Stem cell transplants are a long-studied type of immunotherapy, dating back to the 1950s.  

There are two types of stem cell transplant: 

  • Autologous stem cell transplant – uses your own cells (you are the donor). This type helps you to recover from high dose (strong) chemotherapy.
  • Allogeneic stem cell transplant – stem cells come from someone else (a donor). This type replaces your bone marrow with someone else’s.

Who is autologous stem cell transplant right for?

It is a treatment option for lymphoma and multiple myeloma. For people with lymphoma, the aim is a potential cure, where lymphoma does not return. For people with multiple myeloma, the aim is to extend remission (time without cancer).

An autologous stem cell transplant is an intensive treatment and not suitable for everyone. Your doctor will discuss the risks and help you decide if it’s  right for you. 

How it works

Autologous stem cell transplant allows you to have treatment with high dose chemotherapy. The transplant process involves stem cell collection, high dose chemotherapy and the return of your stem cells. 

  • 1. Medication to mobilise your stem cells

    Blood stem cells live in the bone marrow. Medication encourages them to increase in number and then move into the bloodstream for collection. This is called mobilisation.

    You can receive growth factors on their own, or with chemotherapy, to mobilise the stem cells. Your doctor will discuss the best option for you.

  • 2. Stem cell collection

    We collect stem cells from the blood through a procedure called apheresis. The apheresis machine separates and collects the cells needed and returns the rest of the blood to you.

    The procedure takes 3 to 5 hours. Usually collection happens in one day, but it may take a second or third day to collect the number of cells requested by your doctor.

  • 3. Stem cell storage
    A dedicated team processes the cells at Snowdome Laboratories, our facility in Richmond. We protect the cells at ultra-low temperatures through cryopreservation in liquid nitrogen. The cells are stored here until you are ready for your transplant.
  • 4. Hospital admission for high-dose chemotherapy
    You receive high-dose chemotherapy before your transplant to kill any remaining cancer cells. Unfortunately, the chemotherapy also kills non-cancer (healthy) cells in your bone marrow.
  • 5. The transplant

    The stem cell transplant happens in the days after chemotherapy. Your stem cells are carefully thawed (unfrozen) and returned to you through an infusion. This is the transplant.

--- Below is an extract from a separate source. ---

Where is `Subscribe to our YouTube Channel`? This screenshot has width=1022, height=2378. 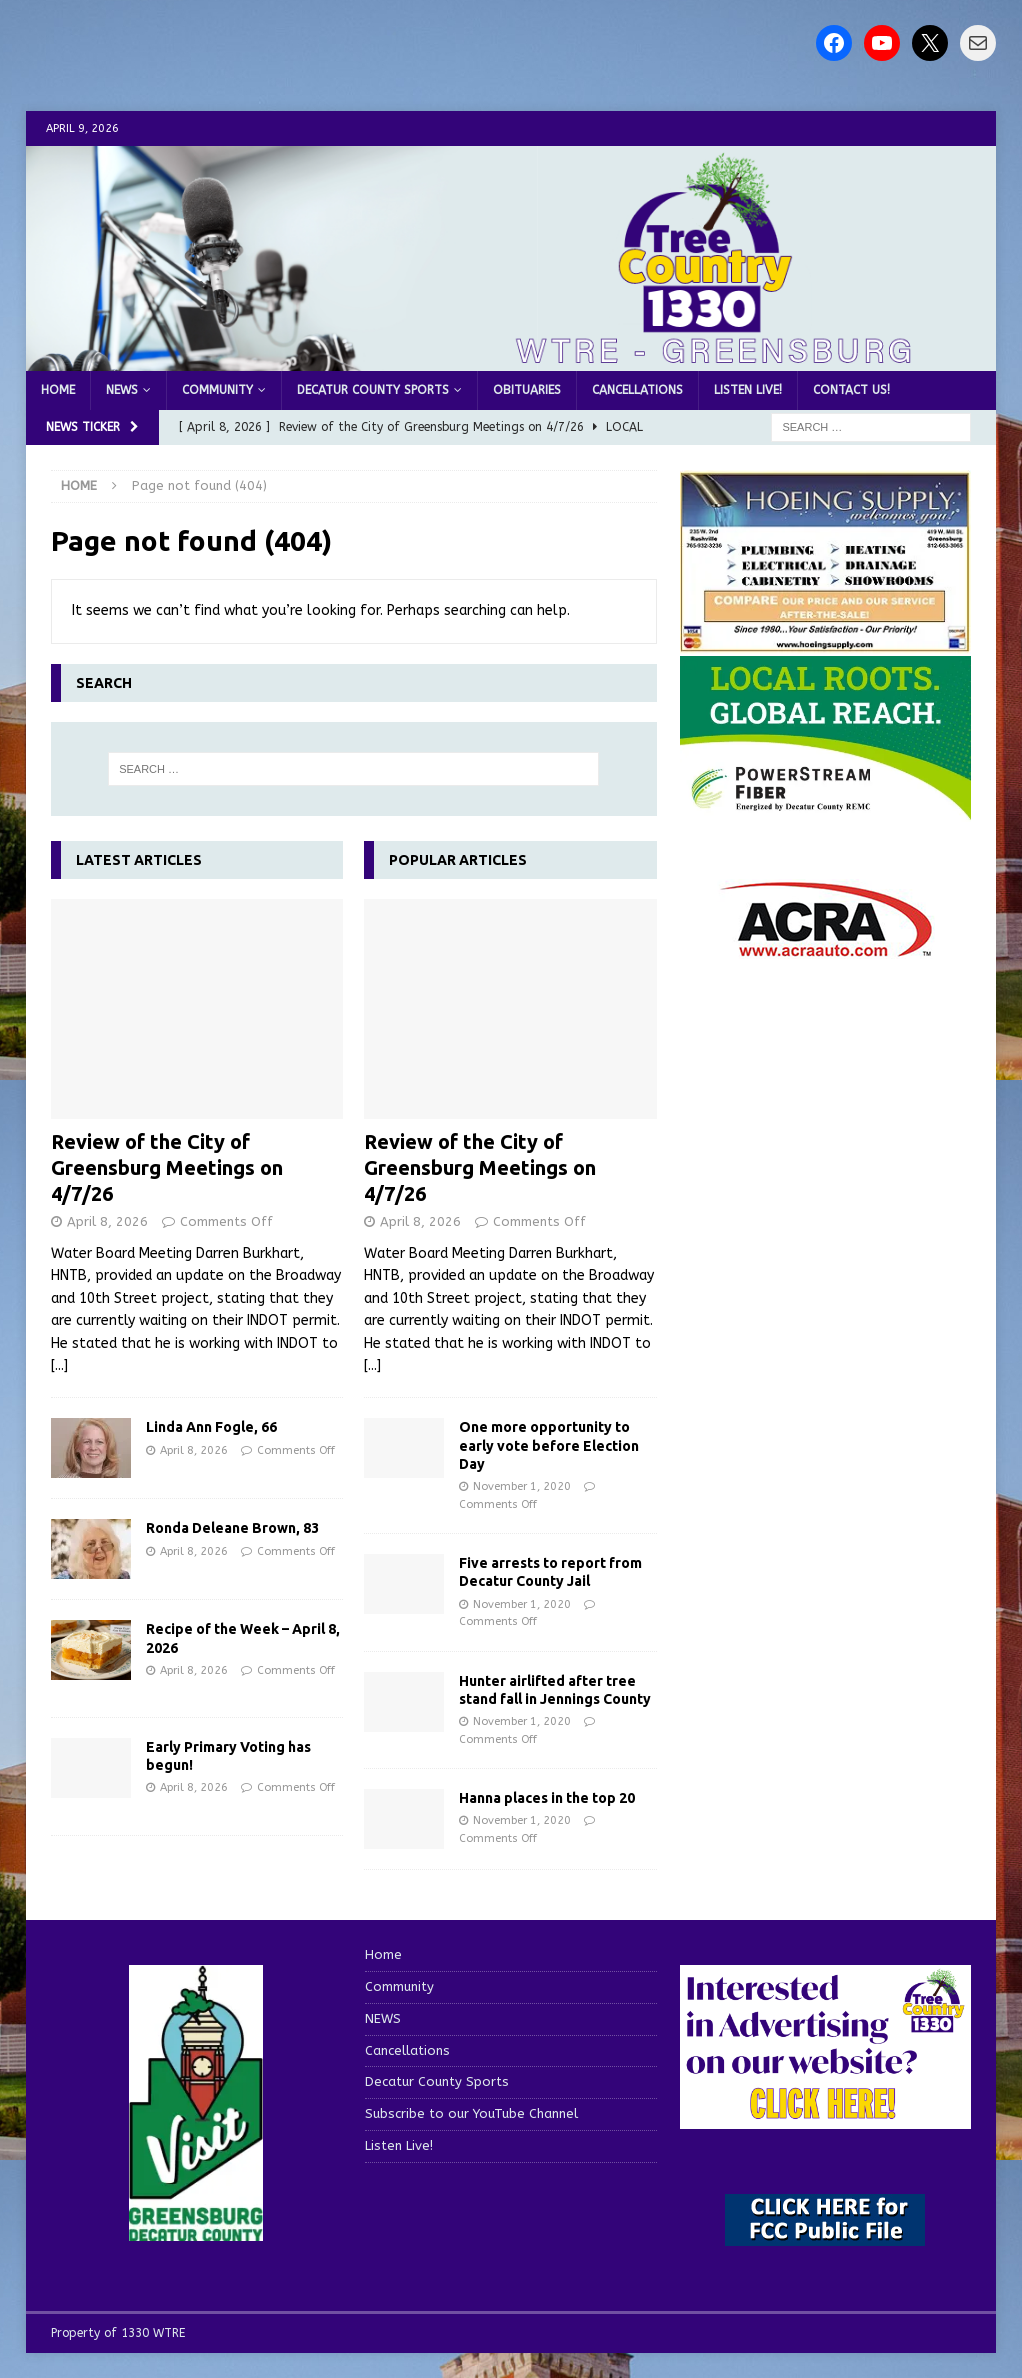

    The transplant takes place in hospital under close care from our Cell Therapies Clinical Service. 

  • 6. Cells engraft
    Once in the body, your stem cells in the transplant travel back to the empty bone marrow. They begin to divide and make new blood cells (red, white and platelets). This is called engraftment. 


The inpatient stay to recover from the chemotherapy and transplant is about 17 to 21 days at Epworth Freemasons, East Melbourne.

Every person has a different recovery time and experience. At Epworth, our priority is giving the very best care to patients as individuals. Our dedicated Haematology Nurse Coordinator will support you through your transplant and treatment experience.